Esta organización se fundó sobre la base del principio de que todos los seres humanos deberían poder hacer efectivo su derecho al grado máximo de salud que se pueda lograr. Así, la salud para todos ha sido la visión que la ha guiado a lo largo de más de siete décadas de funcionamiento, y es el motor de la actual iniciativa que busca ayudar a los países a avanzar hacia la cobertura sanitaria universal.

Este año la OMS pide a los líderes mundiales que respeten los compromisos que contrajeron cuando acordaron los Objetivos de Desarrollo Sostenible en 2015, y que se comprometan a adoptar medidas concretas para promover la salud de todas las personas. Ello significa garantizar que todos, en cualquier lugar, puedan tener acceso a servicios de salud esenciales y de calidad sin tener que pasar apuros económicos. Los países que invierten en la cobertura sanitaria universal realizan una importante inversión en su capital humano.

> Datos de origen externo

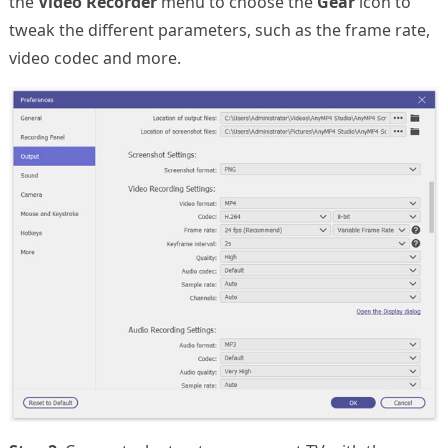
the
Video Recorder
menu to choose the
Gear
icon to
tweak the different parameters, such as the frame rate,
video codec and more.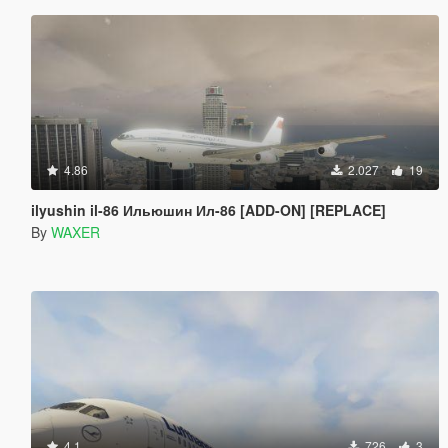
4.86
2.027
19
ilyushin il-86 Ильюшин Ил-86 [ADD-ON] [REPLACE]
By
WAXER
4.1
726
3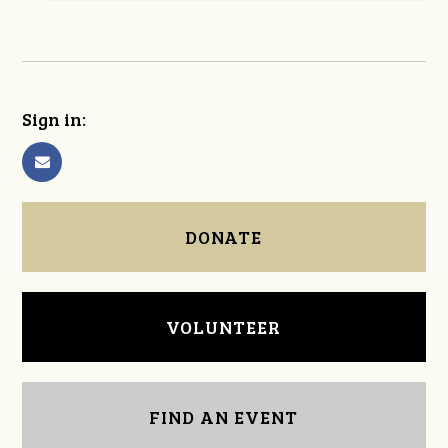
Sign in:
DONATE
VOLUNTEER
FIND AN EVENT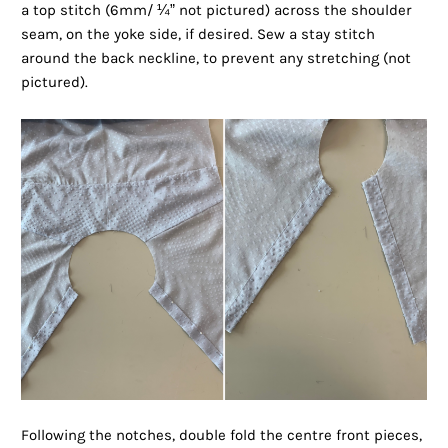
a top stitch (6mm/ ¼” not pictured) across the shoulder
seam, on the yoke side, if desired. Sew a stay stitch
around the back neckline, to prevent any stretching (not
pictured).
Following the notches, double fold the centre front pieces,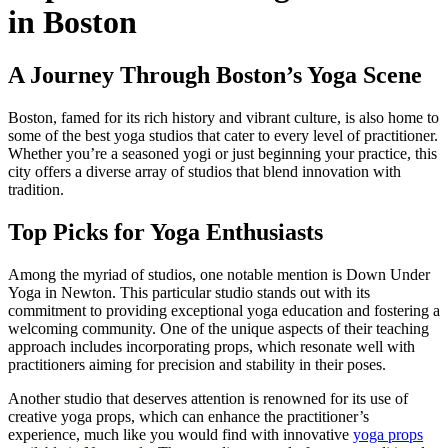
in Boston
A Journey Through Boston’s Yoga Scene
Boston, famed for its rich history and vibrant culture, is also home to
some of the best yoga studios that cater to every level of practitioner.
Whether you’re a seasoned yogi or just beginning your practice, this
city offers a diverse array of studios that blend innovation with
tradition.
Top Picks for Yoga Enthusiasts
Among the myriad of studios, one notable mention is Down Under
Yoga in Newton. This particular studio stands out with its
commitment to providing exceptional yoga education and fostering a
welcoming community. One of the unique aspects of their teaching
approach includes incorporating props, which resonate well with
practitioners aiming for precision and stability in their poses.
Another studio that deserves attention is renowned for its use of
creative yoga props, which can enhance the practitioner’s
experience, much like you would find with innovative
yoga props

El acceso a cuidados esenciales y de calidad y a la protección financiera no solo mejora la salud de las personas y su esperanza de vida, sino que también protege a los países de las epidemias, reduce la pobreza y el riesgo de padecer hambre, crea empleos, impulsa el crecimiento económico y promueve la igualdad de género.

  • En 2018 el tema del Día Mundial de la Salud es: Cobertura sanitaria universal para todas las personas, en cualquier lugar, y el lema es “La salud para todos”.


“Nadie debería tener que elegir entre la muerte y las dificultades económicas. Nadie debería tener que elegir entre comprar medicamentos y comprar alimentos”, Tedros Adhanom Ghebreyesu, director general de este organismo.